Dark Matter (Syfy, 10/9C) started off with a space vessel with a crew of six who couldn’t remember who they were. Before the premiere had ended, they’d learned that they were – with one notable exception – wanted mercenaries with extremely bad records.
Since then, the series has been about them learning who they are now – and that’s not necessarily the same as who they were before someone hacked their stasis pods to wipe their memories. Now, in the season’s antepenultimate episode, we learn that there may be a great deal more to learn about them – as the Rasa has been taken over by mercenaries who look to double their take by collecting the bounties on them. Oh, and Two has been spaced.
Episode Eleven of Dark Matter pics up right where last week’s ep left off – with Two (Melissa O’Neil) still out there somewhere, and One (Marc Benavid), Three (Anthony Lemke), Four Alex Mallari Jr.), Five (Jodelle Ferland) and Six (Roger R. Cross) stuck in the vault along with the device they stole. And the Rasa is still down a functional android (Zoie Palmer).
So, after Cain (Conrad Pla) and Vons (Jon Cor) try to convince One to share the location of Jace Corso’s alleged secret stash of loot, the other team’s plans begin to come apart when they discover that the ship’s FTL drive is down (just in time to prevent problems for Five.

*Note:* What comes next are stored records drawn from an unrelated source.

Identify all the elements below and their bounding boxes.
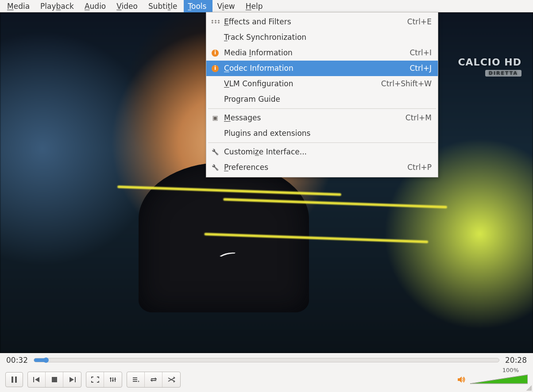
watermark-line1: CALCIO HD xyxy=(458,57,521,68)
svg-rect-12 xyxy=(114,379,116,380)
svg-rect-10 xyxy=(110,378,112,379)
seek-row: 00:32 20:28 xyxy=(0,353,533,367)
info-icon: i xyxy=(211,65,220,72)
nike-swoosh xyxy=(219,251,236,257)
svg-marker-19 xyxy=(174,377,175,379)
elapsed-time[interactable]: 00:32 xyxy=(6,356,28,365)
menuitem-preferences[interactable]: Preferences Ctrl+P xyxy=(206,160,438,175)
menuitem-program-guide[interactable]: Program Guide xyxy=(206,92,438,107)
messages-icon xyxy=(211,113,220,123)
playlist-button[interactable] xyxy=(127,372,145,387)
menu-separator xyxy=(208,142,436,143)
seek-bar[interactable] xyxy=(34,358,499,362)
seek-thumb[interactable] xyxy=(43,357,49,363)
menu-subtitle[interactable]: Subtitle xyxy=(144,0,184,12)
menu-separator xyxy=(208,108,436,109)
volume-control: 100% xyxy=(457,373,528,386)
menuitem-codec-info[interactable]: i Codec Information Ctrl+J xyxy=(206,61,438,76)
playlist-button-group xyxy=(127,372,181,388)
total-time[interactable]: 20:28 xyxy=(505,356,527,365)
resize-grip[interactable] xyxy=(526,385,532,391)
volume-label: 100% xyxy=(502,367,519,373)
menu-help[interactable]: Help xyxy=(241,0,269,12)
menu-audio[interactable]: Audio xyxy=(80,0,112,12)
svg-rect-0 xyxy=(12,377,13,383)
svg-rect-11 xyxy=(112,380,114,381)
volume-slider[interactable] xyxy=(470,373,528,386)
menu-playback[interactable]: Playback xyxy=(36,0,80,12)
nav-button-group xyxy=(27,372,81,388)
svg-rect-4 xyxy=(52,377,57,382)
wrench-icon xyxy=(211,147,220,157)
watermark-line2: DIRETTA xyxy=(485,70,521,77)
menu-tools[interactable]: Tools xyxy=(184,0,213,12)
loop-button[interactable] xyxy=(145,372,162,387)
menuitem-track-sync[interactable]: Track Synchronization xyxy=(206,30,438,45)
svg-marker-17 xyxy=(155,377,157,380)
previous-button[interactable] xyxy=(28,372,46,387)
svg-marker-3 xyxy=(35,377,39,382)
shuffle-button[interactable] xyxy=(162,372,180,387)
fullscreen-button[interactable] xyxy=(86,372,104,387)
broadcast-watermark: CALCIO HD DIRETTA xyxy=(458,57,521,77)
svg-marker-5 xyxy=(70,377,74,382)
menubar: Media Playback Audio Video Subtitle Tool… xyxy=(0,0,533,12)
controls-row: 100% xyxy=(0,367,533,392)
svg-rect-1 xyxy=(15,377,17,383)
menuitem-messages[interactable]: Messages Ctrl+M xyxy=(206,110,438,126)
tools-menu-dropdown: Effects and Filters Ctrl+E Track Synchro… xyxy=(206,12,438,177)
svg-marker-16 xyxy=(138,380,139,382)
menu-media[interactable]: Media xyxy=(3,0,36,12)
menuitem-plugins[interactable]: Plugins and extensions xyxy=(206,126,438,141)
menuitem-media-info[interactable]: i Media Information Ctrl+I xyxy=(206,45,438,61)
view-button-group xyxy=(86,372,122,388)
pause-button[interactable] xyxy=(5,372,23,387)
sliders-icon xyxy=(211,17,220,27)
menu-video[interactable]: Video xyxy=(112,0,144,12)
svg-rect-6 xyxy=(75,377,76,382)
next-button[interactable] xyxy=(63,372,81,387)
menuitem-vlm-config[interactable]: VLM Configuration Ctrl+Shift+W xyxy=(206,76,438,92)
menuitem-customize-interface[interactable]: Customize Interface... xyxy=(206,144,438,160)
stop-button[interactable] xyxy=(46,372,63,387)
menuitem-effects-filters[interactable]: Effects and Filters Ctrl+E xyxy=(206,14,438,30)
svg-marker-21 xyxy=(458,377,462,383)
extended-settings-button[interactable] xyxy=(104,372,122,387)
video-subject xyxy=(139,162,309,312)
svg-marker-18 xyxy=(151,379,152,382)
svg-marker-20 xyxy=(174,380,175,383)
wrench-icon xyxy=(211,162,220,173)
info-icon: i xyxy=(211,50,220,57)
speaker-icon[interactable] xyxy=(457,375,467,384)
menu-view[interactable]: View xyxy=(212,0,241,12)
svg-rect-2 xyxy=(33,377,34,382)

It seems the same coupling that caused problems earlier in the season has decided to act up again. In the meantime, the Other Guys can’t go anywhere – putting a few crimps in their plans to double-cross everyone. When Wexler (Ennis Esmer) can’t even read the problem from the ship’s console, he orders Five brought to the bridge. Meanwhile, in the vault, the rest of the Rasa’s crew is slowly running out of oxygen.

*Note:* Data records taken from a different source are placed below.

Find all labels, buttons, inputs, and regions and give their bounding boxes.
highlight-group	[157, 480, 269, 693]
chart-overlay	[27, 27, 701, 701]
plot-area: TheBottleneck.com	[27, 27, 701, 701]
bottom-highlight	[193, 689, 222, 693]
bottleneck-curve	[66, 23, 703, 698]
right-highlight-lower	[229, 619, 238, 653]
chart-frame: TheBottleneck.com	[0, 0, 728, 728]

Episode Eleven was written by Stargate veteran Paul Mullie and directed by fellow Stargate vet Martin Wood. These are guys who get space opera and really, really enjoy working in the genre. So when I tell you the biggest WTF revelation of the series awaits you in this ep, you can trust that I’m not exaggerating even the tiniest bit.

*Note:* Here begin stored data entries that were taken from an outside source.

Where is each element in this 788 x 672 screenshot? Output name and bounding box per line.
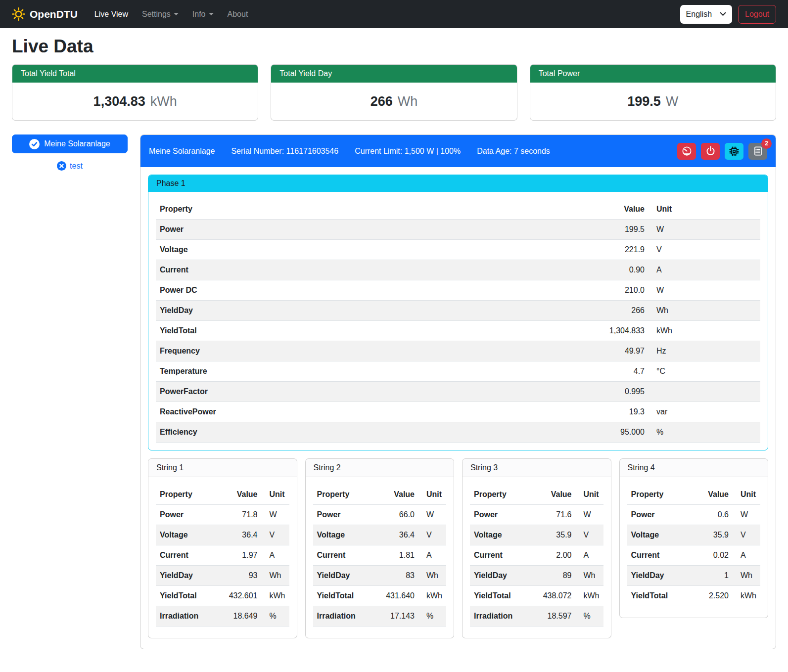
property-cell: YieldDay — [470, 566, 535, 586]
property-cell: Voltage — [470, 525, 535, 545]
column-header-property: Property — [470, 485, 535, 505]
summary-card-total-power: Total Power 199.5 W — [530, 64, 776, 121]
sidebar-item-test[interactable]: test — [12, 161, 128, 171]
unit-cell: V — [733, 525, 760, 545]
unit-cell: V — [262, 525, 289, 545]
power-icon — [705, 146, 716, 156]
value-cell: 66.0 — [378, 505, 418, 525]
phase-table: Property Value Unit Power199.5WVoltage22… — [156, 199, 760, 443]
property-cell: Irradiation — [313, 606, 378, 627]
table-row: YieldDay266Wh — [156, 301, 760, 321]
value-cell: 35.9 — [692, 525, 733, 545]
value-cell: 438.072 — [535, 586, 576, 606]
unit-cell: kWh — [649, 321, 760, 341]
inverter-sidebar: Meine Solaranlage test — [12, 134, 128, 171]
table-row: Power DC210.0W — [156, 280, 760, 301]
table-row: Frequency49.97Hz — [156, 341, 760, 361]
property-cell: YieldDay — [627, 566, 693, 586]
value-cell: 17.143 — [378, 606, 418, 627]
value-cell: 0.02 — [692, 545, 733, 566]
nav-item-live-view[interactable]: Live View — [89, 6, 134, 23]
unit-cell: kWh — [262, 586, 289, 606]
table-row: YieldTotal1,304.833kWh — [156, 321, 760, 341]
inverter-card-header: Meine Solaranlage Serial Number: 1161716… — [140, 135, 776, 167]
string-card-2: String 2 Property Value Unit — [305, 458, 455, 638]
x-circle-icon — [57, 161, 66, 171]
power-button[interactable] — [701, 143, 720, 160]
unit-cell: Wh — [418, 566, 446, 586]
brand-link[interactable]: OpenDTU — [12, 7, 78, 21]
language-select[interactable]: English — [680, 5, 732, 24]
summary-card-title: Total Yield Total — [12, 65, 258, 83]
string-card-title: String 1 — [148, 459, 297, 477]
nav-item-about[interactable]: About — [222, 6, 254, 23]
value-cell: 0.90 — [582, 260, 649, 280]
nav-item-info[interactable]: Info — [186, 6, 220, 23]
property-cell: YieldDay — [313, 566, 378, 586]
table-row: Efficiency95.000% — [156, 422, 760, 443]
column-header-value: Value — [692, 485, 733, 505]
value-cell: 1.81 — [378, 545, 418, 566]
value-cell: 4.7 — [582, 361, 649, 382]
brand-text: OpenDTU — [30, 8, 78, 20]
value-cell: 210.0 — [582, 280, 649, 301]
table-row: Current1.97A — [156, 545, 289, 566]
property-cell: Power — [313, 505, 378, 525]
value-cell: 199.5 — [582, 220, 649, 240]
inverter-serial: Serial Number: 116171603546 — [231, 147, 338, 156]
table-row: Irradiation17.143% — [313, 606, 447, 627]
property-cell: Current — [627, 545, 693, 566]
property-cell: Current — [156, 260, 582, 280]
column-header-property: Property — [313, 485, 378, 505]
property-cell: Voltage — [627, 525, 693, 545]
value-cell: 93 — [221, 566, 262, 586]
summary-card-unit: kWh — [150, 94, 177, 109]
table-row: YieldTotal438.072kWh — [470, 586, 603, 606]
language-selected-value: English — [686, 10, 712, 19]
value-cell: 0.995 — [582, 382, 649, 402]
property-cell: Power DC — [156, 280, 582, 301]
journal-icon — [753, 146, 763, 156]
summary-card-total-yield-day: Total Yield Day 266 Wh — [271, 64, 517, 121]
chevron-down-icon — [720, 12, 726, 16]
property-cell: YieldTotal — [156, 321, 582, 341]
table-row: PowerFactor0.995 — [156, 382, 760, 402]
inverter-name: Meine Solaranlage — [149, 147, 215, 156]
logout-button[interactable]: Logout — [738, 5, 776, 24]
value-cell: 221.9 — [582, 240, 649, 260]
inverter-data-age: Data Age: 7 seconds — [477, 147, 550, 156]
table-row: YieldTotal431.640kWh — [313, 586, 447, 606]
table-row: Current2.00A — [470, 545, 603, 566]
unit-cell: % — [418, 606, 446, 627]
event-log-button[interactable]: 2 — [748, 143, 767, 160]
limit-settings-button[interactable] — [677, 143, 696, 160]
summary-cards-row: Total Yield Total 1,304.83 kWh Total Yie… — [12, 64, 776, 121]
column-header-property: Property — [156, 199, 582, 220]
value-cell: 36.4 — [378, 525, 418, 545]
unit-cell: kWh — [418, 586, 446, 606]
device-info-button[interactable] — [725, 143, 743, 160]
caret-down-icon — [174, 13, 179, 15]
string-table: Property Value Unit Power71.6WVoltage35.… — [470, 485, 603, 627]
summary-card-value: 1,304.83 — [93, 94, 145, 109]
page-title: Live Data — [12, 36, 776, 57]
unit-cell: W — [576, 505, 603, 525]
value-cell: 71.6 — [535, 505, 576, 525]
inverter-select-button[interactable]: Meine Solaranlage — [12, 134, 128, 153]
value-cell: 95.000 — [582, 422, 649, 443]
summary-card-total-yield-total: Total Yield Total 1,304.83 kWh — [12, 64, 258, 121]
value-cell: 1,304.833 — [582, 321, 649, 341]
check-circle-icon — [29, 139, 40, 149]
unit-cell: V — [649, 240, 760, 260]
nav-item-settings[interactable]: Settings — [136, 6, 185, 23]
property-cell: Current — [470, 545, 535, 566]
table-row: Power199.5W — [156, 220, 760, 240]
column-header-unit: Unit — [733, 485, 760, 505]
string-card-4: String 4 Property Value Unit — [619, 458, 769, 618]
unit-cell: °C — [649, 361, 760, 382]
unit-cell: W — [649, 280, 760, 301]
event-count-badge: 2 — [761, 138, 772, 149]
value-cell: 432.601 — [221, 586, 262, 606]
table-row: Temperature4.7°C — [156, 361, 760, 382]
nav-item-label: About — [228, 10, 248, 19]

One of the fun things about Dark Matter is how seemingly unrelated events not only have resonance but set up bigger events later – or big, stupid moves (the One/Three identity fiasco) pay off in unexpected ways. Events from earlier episodes definitely pay off here – though not the one with the hologram android assessing the android’s fitness for duty (which is too bad, but it’ll be fun when it happens).
The point is that everything that happens on this show has some kind of consequence (for good or ill) – and not necessarily on the same order of magnitude (as you’ll see several times here).
Like Killjoys, Dark Matter is building an intriguing universe for its characters to inhabit – a universe that is growing and shifting in unusual ways and in which a seemingly trivial thing can generate huge effects (and speaking of effects, Dark Matter has some good ones). The result is one fun hour.